21 For 2021 – Part 3

15. Lizzie Reid [Seven Four Seven Six]

An emerging figure on the Glasgow music-scene, Lizzie Reid has previously caught the ear of the likes of 6Music, The Line Of Best Fit and The Great Escape festival. Signed to Seven Four Seven Six, home to the likes of Matt Maltese and Matilda Mann, Lizzie has recently announced the release of her debut EP, Cubicle, which will arrive next month.

Ahead of the EP’s release, Lizzie has already shared a number of tracks from Cubicle from the pensive introspection of Always Lovely to the beautiful break-up anthem, Seamless, with its gorgeous string-led crescendos. Last week Lizzie shared the latest offering, Been Thinking About You, adding a certain jazzy-flourish to her acoustic led compositions as she sings a tale of admiration for a friend who, “was such a support for me at a time I wasn’t feeling my best”. Perhaps the most exciting thing about Lizzie Reid’s music is the progress it is already showing; with every new song, she seems to take us, as listeners, to somewhere different, the sign of an artist in charge of her own vision, and increasingly sounding like someone for whom acclaim is an inevitability.

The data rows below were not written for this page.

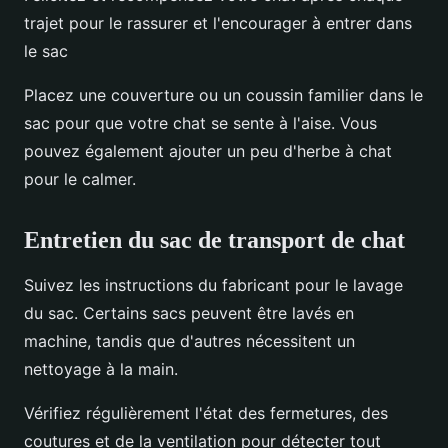
trajet pour le rassurer et l'encourager à entrer dans
le sac
Placez une couverture ou un coussin familier dans le
sac pour que votre chat se sente à l'aise. Vous
pouvez également ajouter un peu d'herbe à chat
pour le calmer.
Entretien du sac de transport de chat
Suivez les instructions du fabricant pour le lavage
du sac. Certains sacs peuvent être lavés en
machine, tandis que d'autres nécessitent un
nettoyage à la main.
Vérifiez régulièrement l'état des fermetures, des
coutures et de la ventilation pour détecter tout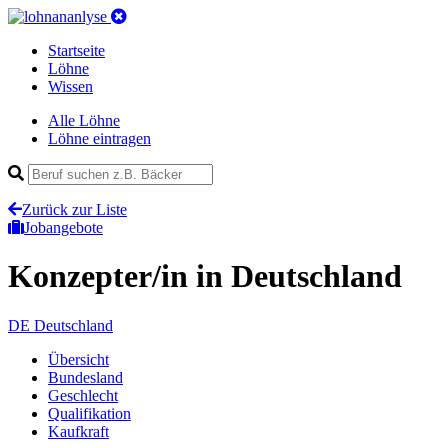
Startseite
Löhne
Wissen
Alle Löhne
Löhne eintragen
Zurück zur Liste
Jobangebote
Konzepter/in
in Deutschland
DE
Deutschland
Übersicht
Bundesland
Geschlecht
Qualifikation
Kaufkraft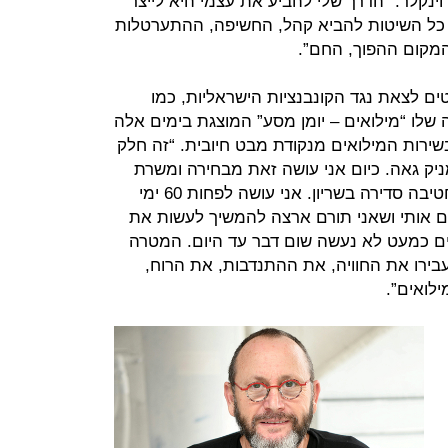
 וינקלר. “הדרך שלי להביע את עצמי היא לייצר
ת כל השיטות להביא קהל, החשיפה, ההתערטלות
המקום ההפוך, החם”.
טים לצאת נגד הקונבנציות הישראליות, כמו
שלו “מילואים – יומן מסע” המוצגת בימים אלה
פו (עד 28 באפריל) בשירות המילואים מנקודת מבט חיובית. “זה חלק
מניק גאה. כיום אני עושה זאת מבחירה ומשרת
כסמח”ט העורף של חטיבת ברק — חטיבה סדירה בשריון. אני עושה לפחות 60 ימי
ים אותי ושאני תורם ארצה להמשיך לעשות את
אים כמעט לא נעשה שום דבר עד היום. המטרה
בירו את החוויה, את ההתנדבות, את הרוח,
ילואים”.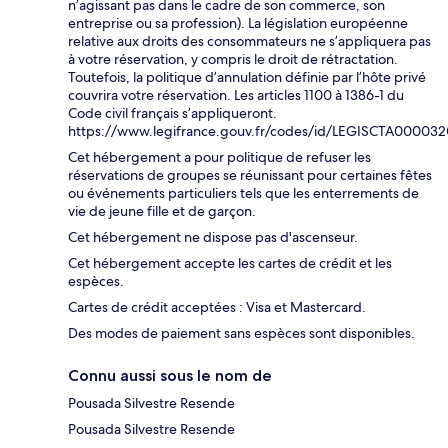
n’agissant pas dans le cadre de son commerce, son
entreprise ou sa profession). La législation européenne
relative aux droits des consommateurs ne s’appliquera pas
à votre réservation, y compris le droit de rétractation.
Toutefois, la politique d’annulation définie par l’hôte privé
couvrira votre réservation. Les articles 1100 à 1386-1 du
Code civil français s’appliqueront.
https://www.legifrance.gouv.fr/codes/id/LEGISCTA00003
Cet hébergement a pour politique de refuser les
réservations de groupes se réunissant pour certaines fêtes
ou événements particuliers tels que les enterrements de
vie de jeune fille et de garçon.
Cet hébergement ne dispose pas d'ascenseur.
Cet hébergement accepte les cartes de crédit et les
espèces.
Cartes de crédit acceptées : Visa et Mastercard.
Des modes de paiement sans espèces sont disponibles.
Connu aussi sous le nom de
Pousada Silvestre Resende
Pousada Silvestre Resende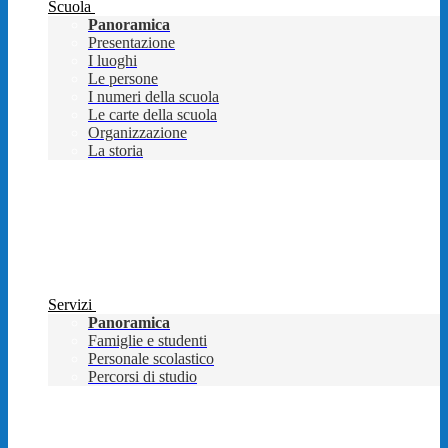
Scuola
Panoramica
Presentazione
I luoghi
Le persone
I numeri della scuola
Le carte della scuola
Organizzazione
La storia
Servizi
Panoramica
Famiglie e studenti
Personale scolastico
Percorsi di studio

16. Johanna Samuels [Mama Bird Recording Co. / Basin Rock]

Photo by Ellyn Jameson

Although Johanna Samuels has been sharing her music with the world since back in 2016, there’s a certain buzz around her of late that suggests an artist very much on the up. Back in October, Johanna shared a new single, High Tide for One, the first offering from her upcoming Sam Evian-produced album, due this Spring as a co-release between up-and-coming UK label, Basin Rock and Mama Bird Recording Co. The album was recorded in the Castskill Mountains alongside a small band of musicians, and features guest vocals from a stunning array of female singers, including the likes of A.O. Gerber, Lomelda and Courtney Marie Andrews.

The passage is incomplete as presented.